🤖 AI Summary
This work addresses the challenge of building generalist agents for 3D video games by proposing the first end-to-end trained foundation model that operates directly on raw pixel inputs, enabling cross-game, low-latency, human-behavior-guided control. Methodologically, it employs a decoder-only Transformer architecture jointly optimized for behavior cloning and inverse dynamics modeling, leveraging both labeled gameplay data and large-scale unlabeled game videos to autoregressively generate action sequences. Key contributions include: (1) achieving playable cross-platform performance (e.g., Roblox and MS-DOS) without environment interaction or reinforcement learning—relying solely on visual observations; (2) empirically validating the utility of unlabeled game videos for action inference; and (3) establishing a foundation for text-conditioned expert-level control.

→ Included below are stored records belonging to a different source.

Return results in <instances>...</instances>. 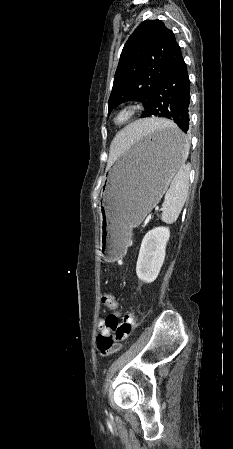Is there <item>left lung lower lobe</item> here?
Here are the masks:
<instances>
[{
    "mask_svg": "<svg viewBox=\"0 0 233 449\" xmlns=\"http://www.w3.org/2000/svg\"><path fill=\"white\" fill-rule=\"evenodd\" d=\"M190 81L183 57L164 75L158 84L152 104L142 116L165 117L174 121L184 132L189 131ZM157 139L164 144L177 148L186 138L183 134L162 133Z\"/></svg>",
    "mask_w": 233,
    "mask_h": 449,
    "instance_id": "obj_1",
    "label": "left lung lower lobe"
}]
</instances>
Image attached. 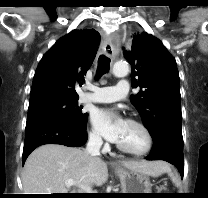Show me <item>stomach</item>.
<instances>
[{
	"mask_svg": "<svg viewBox=\"0 0 208 198\" xmlns=\"http://www.w3.org/2000/svg\"><path fill=\"white\" fill-rule=\"evenodd\" d=\"M122 193H151L152 184L148 175L137 171L116 168ZM127 197H143L142 194H128Z\"/></svg>",
	"mask_w": 208,
	"mask_h": 198,
	"instance_id": "obj_1",
	"label": "stomach"
}]
</instances>
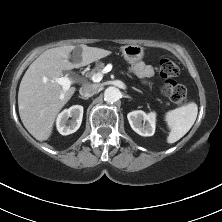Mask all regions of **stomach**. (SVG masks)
Masks as SVG:
<instances>
[{
    "mask_svg": "<svg viewBox=\"0 0 222 222\" xmlns=\"http://www.w3.org/2000/svg\"><path fill=\"white\" fill-rule=\"evenodd\" d=\"M124 59L129 63H135L144 56V48L137 44L125 45L121 48Z\"/></svg>",
    "mask_w": 222,
    "mask_h": 222,
    "instance_id": "1",
    "label": "stomach"
}]
</instances>
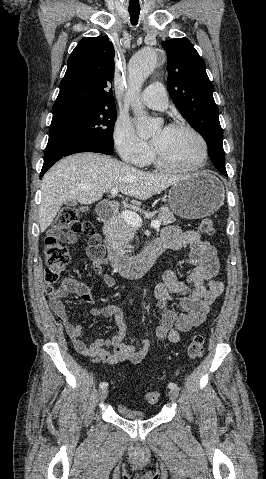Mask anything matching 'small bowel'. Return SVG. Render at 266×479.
I'll list each match as a JSON object with an SVG mask.
<instances>
[{
	"mask_svg": "<svg viewBox=\"0 0 266 479\" xmlns=\"http://www.w3.org/2000/svg\"><path fill=\"white\" fill-rule=\"evenodd\" d=\"M59 238L69 244L76 242V236L69 233H61ZM159 241L165 245L166 249L176 250L183 247L190 249L188 279L186 281L179 280L176 273L169 269L163 274L162 282L155 289L157 304L162 310V315L161 322L154 334L157 338H168L175 343L180 340L182 332H187L204 323L210 306L222 294L224 286L215 280L219 270L216 250L209 242L204 241L199 233L195 231L182 232L179 227L170 225L162 230ZM91 245L94 244L90 243L89 246ZM91 258L93 275L101 278L106 288H113L116 285L114 276L102 272L107 263L102 258ZM69 295H76L82 303L87 305H92L94 300L88 286L71 277L64 278L60 286L52 292H48L52 311L80 354L110 365L126 360L132 363L142 362L147 354L149 341L144 340L141 349L122 341L125 335V326L122 322L123 311L119 307L105 305L91 309L90 314L93 317L117 318L120 322V331L114 338H95L92 342L87 343L81 339L82 327L71 321L65 304V298ZM174 295H178L177 301L182 309L181 313H177L169 306Z\"/></svg>",
	"mask_w": 266,
	"mask_h": 479,
	"instance_id": "small-bowel-1",
	"label": "small bowel"
}]
</instances>
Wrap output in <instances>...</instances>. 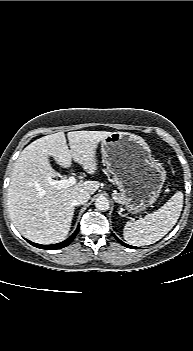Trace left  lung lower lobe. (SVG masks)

Experiments demonstrate applicability to emerging use cases such as AI teammates and controllable non-player characters (NPCs).
📝 Abstract
We introduce Pixels2Play-0.1 (P2P0.1), a foundation model that learns to play a wide range of 3D video games with recognizable human-like behavior. Motivated by emerging consumer and developer use cases - AI teammates, controllable NPCs, personalized live-streamers, assistive testers - we argue that an agent must rely on the same pixel stream available to players and generalize to new titles with minimal game-specific engineering. P2P0.1 is trained end-to-end with behavior cloning: labeled demonstrations collected from instrumented human game-play are complemented by unlabeled public videos, to which we impute actions via an inverse-dynamics model. A decoder-only transformer with auto-regressive action output handles the large action space while remaining latency-friendly on a single consumer GPU. We report qualitative results showing competent play across simple Roblox and classic MS-DOS titles, ablations on unlabeled data, and outline the scaling and evaluation steps required to reach expert-level, text-conditioned control.